If ISIS conquers Syria, then the people of that nation will really be living in the Dark Ages. For example, for the average person, mobile phones, laptops and computers will be banned. The citizens will be treated cruelly and harshly. Punishments will continue to be draconian. Public beheadings with knives will be regular. Anyone whose religion is anything but Islamic will be slaughtered. Examples of extreme barbarity include publicly amputating the hands of men accused of theft and people discovered using mobile phones receiving 30 lashes. Whipping is also a common punishment for simple infractions. ISIS will be particularly brutal towards women not wearing the niqab. Girls will be forbidden to go to school.
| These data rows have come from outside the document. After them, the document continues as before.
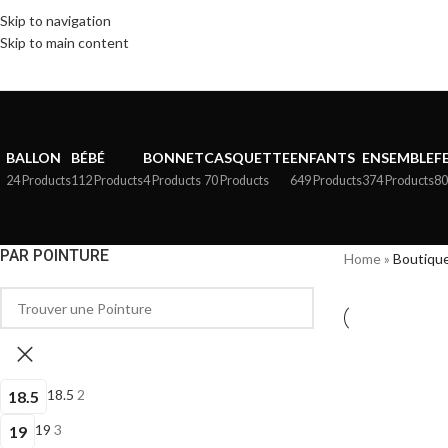
Skip to navigation
Skip to main content
BALLON
BÉBÉ
BONNET
CASQUETTE
ENFANTS
ENSEMBLE
F
24 Products
112 Products
4 Products
70 Products
649 Products
374 Products
80
PAR POINTURE
Home
»
Boutiqu
18.5
2
18.5
19
3
19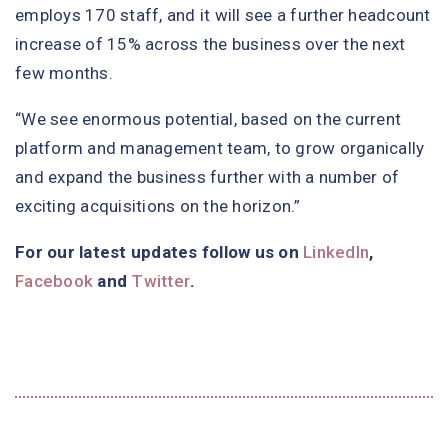
employs 170 staff, and it will see a further headcount
increase of 15% across the business over the next
few months.
“We see enormous potential, based on the current
platform and management team, to grow organically
and expand the business further with a number of
exciting acquisitions on the horizon.”
For our latest updates follow us on
LinkedIn
,
Facebook
and
Twitter
.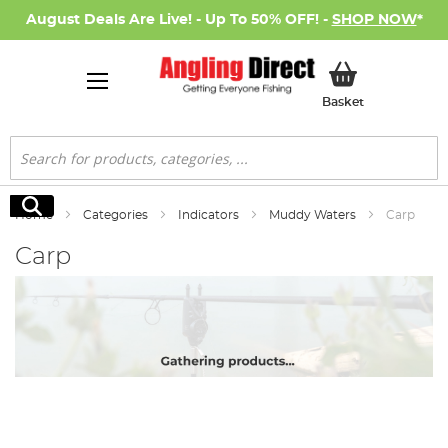
August Deals Are Live! - Up To 50% OFF! -
SHOP NOW
*
My Basket
Basket
Search
Search
Home
Categories
Indicators
Muddy Waters
Carp
Carp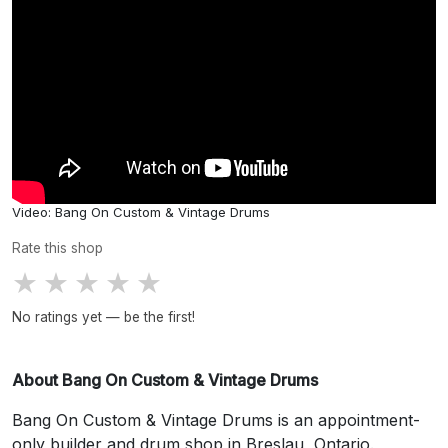
Video: Bang On Custom & Vintage Drums
Rate this shop
★
★
★
★
★
No ratings yet — be the first!
About Bang On Custom & Vintage Drums
Bang On Custom & Vintage Drums is an appointment-
only builder and drum shop in Breslau, Ontario.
There will be an increasing number of checkpoints inside the cities and villages and those at the main exit points will stop anybody leaving who does not have a valid excuse. Visiting a sick relative will not be considered a valid excuse.

ISIS now controls about one-third of Syria, to the north and east along the Turkish and Iraqi borders. Flush with cash and arms acquired in their lightning summer offensive in Iraq, the group has extended its grip across Syria’s breadbasket, including oil and gas reserves and profitable agricultural land. If they extend their grip across all of Syria, I have this message for Assad, the current president of Syria. “Welcome to the Dark Ages.”